Acabo de regresar de un viaje por el centro de Europa con mi familia. El último día de nuestra estancia en Viena decidimos seguir las no siempre sabias recomendaciones de Lonely Planet y marcharnos de excursión por las aguas del Danubio hasta Bratislava, capital de Eslovaquia. Transcribo las palabras que nos convencieron para visitar la exótica localidad: “La posición de Bratislava en el cruce de tres naciones garantiza a la ciudad un dinamismo muy palpable”. Eso dice la afamada guía, así que nos embarcamos. ¿Y qué vimos?
Dinamismo, poco. La pequeña ciudad de algo menos de medio millón de habitantes, que yo apenas había oído nombrar en las votaciones eslovacas del Festival de Eurovisión, cuenta con tres calles antiguas de cartón piedra para los turistas (y quien dice tres, dice tres: ni una más), un scalextric que le pasa por encima, un despliegue desalmado de edificios muy nuevos, muy altos y muy feos, y un castillo que parece una cárcel.

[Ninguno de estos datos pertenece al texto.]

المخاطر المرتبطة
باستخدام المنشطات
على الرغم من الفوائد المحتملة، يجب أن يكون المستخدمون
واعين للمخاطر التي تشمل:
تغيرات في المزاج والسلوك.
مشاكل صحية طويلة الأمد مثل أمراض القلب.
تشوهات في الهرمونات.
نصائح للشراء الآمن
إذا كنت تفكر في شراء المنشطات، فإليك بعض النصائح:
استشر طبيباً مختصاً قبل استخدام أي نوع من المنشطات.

Palpable, mucho. En eso sí que tiene razón la Lonely. Enseguida nos dimos cuenta de que uno de los reclamos turísticos principales de la capital no era el azul del río, ni las carpas que lo pueblan, ni el goulash que sirven, ni el verde jugoso de sus paisajes. Lo que realmente interesa en Bratislava son los burdeles abiertos día y noche. A lo largo del circuito recomendado se alternan los puticlubs con las tiendas de souvenirs y los restaurantes de comida basura. De esta manera, tanto las familias, como los grupos de japoneses o las parejas despistadas, se mezclan con pandillas de jóvenes cachas de pelo recortado a lo futbolista que desembarcan en el lugar para saciar sus apetitos a precios muy asequibles.

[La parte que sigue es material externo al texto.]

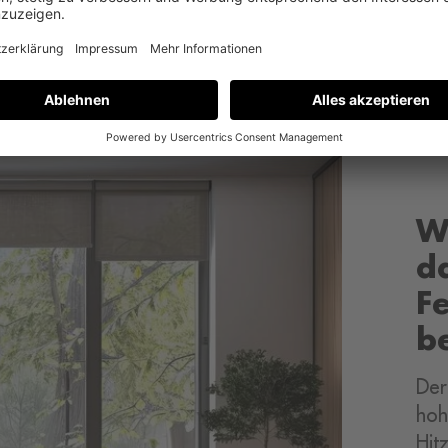
Fenstertausch
Fenster- und Türentausc
W
d
F
b
Der
hoh
Hit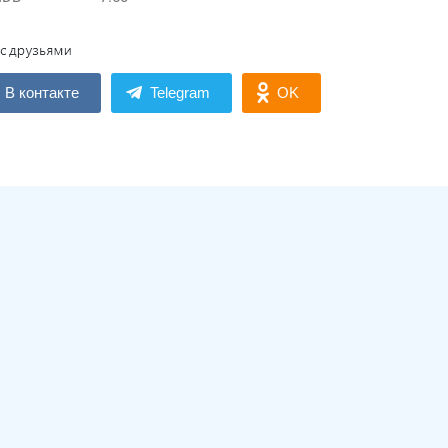
В контакте
Telegram
OK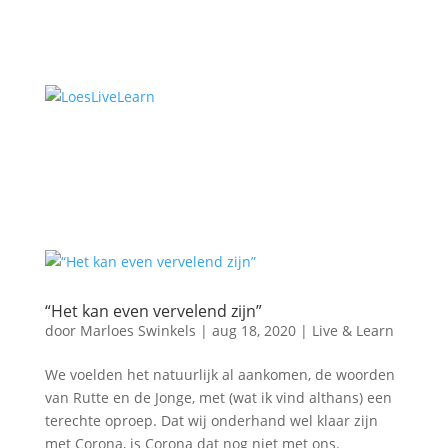
“Het kan even vervelend zijn”
door
Marloes Swinkels
|
aug 18, 2020
|
Live & Learn
We voelden het natuurlijk al aankomen, de woorden
van Rutte en de Jonge, met (wat ik vind althans) een
terechte oproep. Dat wij onderhand wel klaar zijn
met Corona, is Corona dat nog niet met ons.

Lo que más llama la atención no es el mercadeo sexual, al que ya andamos acostumbrados en casi todas las latitudes, sino la manera de anunciarse. Los carteles, además de explícitos, resultan aterradores. Vaya uno como ejemplo: mujer bien parecida, medio desnuda, con un trozo de carne cruda en sus manos (diríase una ristra de costillas de cerdo), que muerde mientras mira al objetivo y la sangre chorrea por su escote. El eslogan del local es “The most sexy and sexist bar”. Es decir, el bar más sexi y más sexista. Me quedo atónita frente al tugurio. Por lo menos son honestos, pienso, y no se andan con subterfugios.

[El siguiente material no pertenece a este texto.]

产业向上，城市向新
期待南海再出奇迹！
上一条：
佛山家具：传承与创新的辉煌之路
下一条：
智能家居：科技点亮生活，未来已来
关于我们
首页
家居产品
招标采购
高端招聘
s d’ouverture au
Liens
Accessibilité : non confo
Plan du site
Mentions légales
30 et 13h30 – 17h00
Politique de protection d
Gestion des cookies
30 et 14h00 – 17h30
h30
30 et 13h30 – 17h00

Si ellos no engañan a nadie, tampoco lo hacen los datos que tenemos sobre este país y algunos de sus vecinos. No es de extrañar que el 60 por ciento de las víctimas de trata con fines de explotación sexual identificadas en nuestro continente procedan de Europa Central, incluida la pobre Eslovaquia, que ni siquiera se avergüenza de jactarse, en los escaparates de sus calles más turísticas, de un sexismo que acaba llevando a maltratar y asesinar a las más bellas de sus mujeres o de las de otros. Eso pagamos cuando cogemos el ferry para Bratislava, aconsejado por la Lonely Planet: vámonos de putas por el Danubio Azul. Total, qué más da, son eslavas y están muy buenas.